### Task to carry out:
Output every line below as it stands, dropping only the images.

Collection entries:
──────────

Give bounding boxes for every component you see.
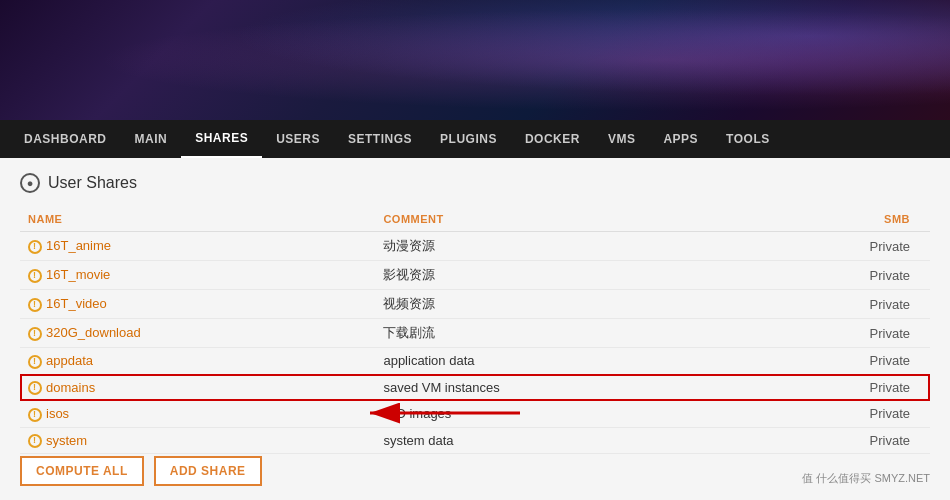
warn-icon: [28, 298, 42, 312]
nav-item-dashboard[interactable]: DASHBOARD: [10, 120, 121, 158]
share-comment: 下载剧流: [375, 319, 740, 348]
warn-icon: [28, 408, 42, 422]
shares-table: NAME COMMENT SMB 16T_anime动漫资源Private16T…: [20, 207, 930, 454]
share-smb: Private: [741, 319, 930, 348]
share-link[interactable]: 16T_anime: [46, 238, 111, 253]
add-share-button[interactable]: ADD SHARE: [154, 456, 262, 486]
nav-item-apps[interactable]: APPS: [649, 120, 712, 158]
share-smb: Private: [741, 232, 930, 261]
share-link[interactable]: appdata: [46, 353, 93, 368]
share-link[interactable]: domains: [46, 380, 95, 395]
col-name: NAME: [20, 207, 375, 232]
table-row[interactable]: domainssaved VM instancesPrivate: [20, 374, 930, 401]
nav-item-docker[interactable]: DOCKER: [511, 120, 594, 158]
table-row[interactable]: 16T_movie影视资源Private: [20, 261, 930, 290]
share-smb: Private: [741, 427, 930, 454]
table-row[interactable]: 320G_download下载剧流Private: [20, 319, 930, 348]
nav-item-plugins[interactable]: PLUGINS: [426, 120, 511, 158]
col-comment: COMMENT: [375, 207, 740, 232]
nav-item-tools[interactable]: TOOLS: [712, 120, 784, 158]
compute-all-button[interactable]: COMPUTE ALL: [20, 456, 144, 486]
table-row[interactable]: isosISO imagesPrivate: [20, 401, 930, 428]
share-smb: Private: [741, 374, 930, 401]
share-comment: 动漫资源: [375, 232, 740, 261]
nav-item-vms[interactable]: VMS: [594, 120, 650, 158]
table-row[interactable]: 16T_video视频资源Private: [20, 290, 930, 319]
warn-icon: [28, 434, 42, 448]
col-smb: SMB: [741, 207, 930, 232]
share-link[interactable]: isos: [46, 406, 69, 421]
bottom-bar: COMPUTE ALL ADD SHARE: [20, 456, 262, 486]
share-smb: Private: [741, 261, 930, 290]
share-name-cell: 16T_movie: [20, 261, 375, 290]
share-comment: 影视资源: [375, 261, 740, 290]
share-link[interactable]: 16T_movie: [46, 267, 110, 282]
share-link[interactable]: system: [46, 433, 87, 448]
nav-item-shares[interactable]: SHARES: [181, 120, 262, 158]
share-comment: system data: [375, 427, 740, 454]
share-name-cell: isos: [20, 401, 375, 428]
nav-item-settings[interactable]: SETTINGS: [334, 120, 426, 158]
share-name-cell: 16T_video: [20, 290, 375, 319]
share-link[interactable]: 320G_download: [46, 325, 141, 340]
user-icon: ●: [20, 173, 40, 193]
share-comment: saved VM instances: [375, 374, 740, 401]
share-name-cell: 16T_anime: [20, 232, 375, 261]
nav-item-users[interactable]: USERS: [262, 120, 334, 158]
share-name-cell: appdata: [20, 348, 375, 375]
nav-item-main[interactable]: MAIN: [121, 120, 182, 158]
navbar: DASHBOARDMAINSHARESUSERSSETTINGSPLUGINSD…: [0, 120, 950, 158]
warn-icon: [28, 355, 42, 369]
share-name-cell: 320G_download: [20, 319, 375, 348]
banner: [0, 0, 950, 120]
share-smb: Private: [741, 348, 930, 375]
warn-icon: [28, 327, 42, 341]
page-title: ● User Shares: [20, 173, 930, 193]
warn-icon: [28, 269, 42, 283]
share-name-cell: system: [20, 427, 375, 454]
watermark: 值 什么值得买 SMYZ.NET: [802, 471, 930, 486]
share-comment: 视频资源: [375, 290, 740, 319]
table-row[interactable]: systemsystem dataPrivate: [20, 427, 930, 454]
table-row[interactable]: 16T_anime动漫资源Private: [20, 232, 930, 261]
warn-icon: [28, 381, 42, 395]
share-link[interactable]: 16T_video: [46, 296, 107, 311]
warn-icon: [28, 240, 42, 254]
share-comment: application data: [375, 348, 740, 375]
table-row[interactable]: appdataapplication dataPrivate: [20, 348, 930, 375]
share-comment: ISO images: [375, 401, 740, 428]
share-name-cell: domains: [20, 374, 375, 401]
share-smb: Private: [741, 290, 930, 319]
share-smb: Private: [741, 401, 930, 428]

──────────

### Solution to the exercise:
Give bounding boxes for every component you see.
warn-icon: [28, 298, 42, 312]
nav-item-dashboard[interactable]: DASHBOARD: [10, 120, 121, 158]
share-comment: 下载剧流: [375, 319, 740, 348]
warn-icon: [28, 408, 42, 422]
shares-table: NAME COMMENT SMB 16T_anime动漫资源Private16T…: [20, 207, 930, 454]
share-smb: Private: [741, 319, 930, 348]
share-link[interactable]: 16T_anime: [46, 238, 111, 253]
add-share-button[interactable]: ADD SHARE: [154, 456, 262, 486]
nav-item-apps[interactable]: APPS: [649, 120, 712, 158]
share-smb: Private: [741, 232, 930, 261]
share-link[interactable]: appdata: [46, 353, 93, 368]
share-link[interactable]: domains: [46, 380, 95, 395]
col-name: NAME: [20, 207, 375, 232]
table-row[interactable]: domainssaved VM instancesPrivate: [20, 374, 930, 401]
nav-item-docker[interactable]: DOCKER: [511, 120, 594, 158]
table-row[interactable]: 16T_movie影视资源Private: [20, 261, 930, 290]
share-smb: Private: [741, 427, 930, 454]
table-row[interactable]: 320G_download下载剧流Private: [20, 319, 930, 348]
nav-item-plugins[interactable]: PLUGINS: [426, 120, 511, 158]
col-comment: COMMENT: [375, 207, 740, 232]
nav-item-tools[interactable]: TOOLS: [712, 120, 784, 158]
compute-all-button[interactable]: COMPUTE ALL: [20, 456, 144, 486]
table-row[interactable]: isosISO imagesPrivate: [20, 401, 930, 428]
share-smb: Private: [741, 374, 930, 401]
share-comment: 动漫资源: [375, 232, 740, 261]
nav-item-vms[interactable]: VMS: [594, 120, 650, 158]
table-row[interactable]: 16T_video视频资源Private: [20, 290, 930, 319]
warn-icon: [28, 434, 42, 448]
col-smb: SMB: [741, 207, 930, 232]
share-link[interactable]: isos: [46, 406, 69, 421]
bottom-bar: COMPUTE ALL ADD SHARE: [20, 456, 262, 486]
share-smb: Private: [741, 261, 930, 290]
share-name-cell: 16T_movie: [20, 261, 375, 290]
share-comment: 影视资源: [375, 261, 740, 290]
share-link[interactable]: 16T_movie: [46, 267, 110, 282]
share-link[interactable]: system: [46, 433, 87, 448]
nav-item-shares[interactable]: SHARES: [181, 120, 262, 158]
share-comment: system data: [375, 427, 740, 454]
share-name-cell: isos: [20, 401, 375, 428]
nav-item-settings[interactable]: SETTINGS: [334, 120, 426, 158]
share-name-cell: 16T_video: [20, 290, 375, 319]
share-link[interactable]: 320G_download: [46, 325, 141, 340]
user-icon: ●: [20, 173, 40, 193]
share-comment: saved VM instances: [375, 374, 740, 401]
share-name-cell: 16T_anime: [20, 232, 375, 261]
nav-item-users[interactable]: USERS: [262, 120, 334, 158]
share-name-cell: appdata: [20, 348, 375, 375]
nav-item-main[interactable]: MAIN: [121, 120, 182, 158]
navbar: DASHBOARDMAINSHARESUSERSSETTINGSPLUGINSD…: [0, 120, 950, 158]
warn-icon: [28, 355, 42, 369]
share-name-cell: 320G_download: [20, 319, 375, 348]
banner: [0, 0, 950, 120]
share-smb: Private: [741, 348, 930, 375]
warn-icon: [28, 327, 42, 341]
page-title: ● User Shares: [20, 173, 930, 193]
warn-icon: [28, 269, 42, 283]
share-name-cell: system: [20, 427, 375, 454]
watermark: 值 什么值得买 SMYZ.NET: [802, 471, 930, 486]
share-comment: 视频资源: [375, 290, 740, 319]
table-row[interactable]: systemsystem dataPrivate: [20, 427, 930, 454]
table-row[interactable]: 16T_anime动漫资源Private: [20, 232, 930, 261]
warn-icon: [28, 381, 42, 395]
share-link[interactable]: 16T_video: [46, 296, 107, 311]
warn-icon: [28, 240, 42, 254]
share-comment: application data: [375, 348, 740, 375]
table-row[interactable]: appdataapplication dataPrivate: [20, 348, 930, 375]
share-comment: ISO images: [375, 401, 740, 428]
share-name-cell: domains: [20, 374, 375, 401]
share-smb: Private: [741, 290, 930, 319]
share-smb: Private: [741, 401, 930, 428]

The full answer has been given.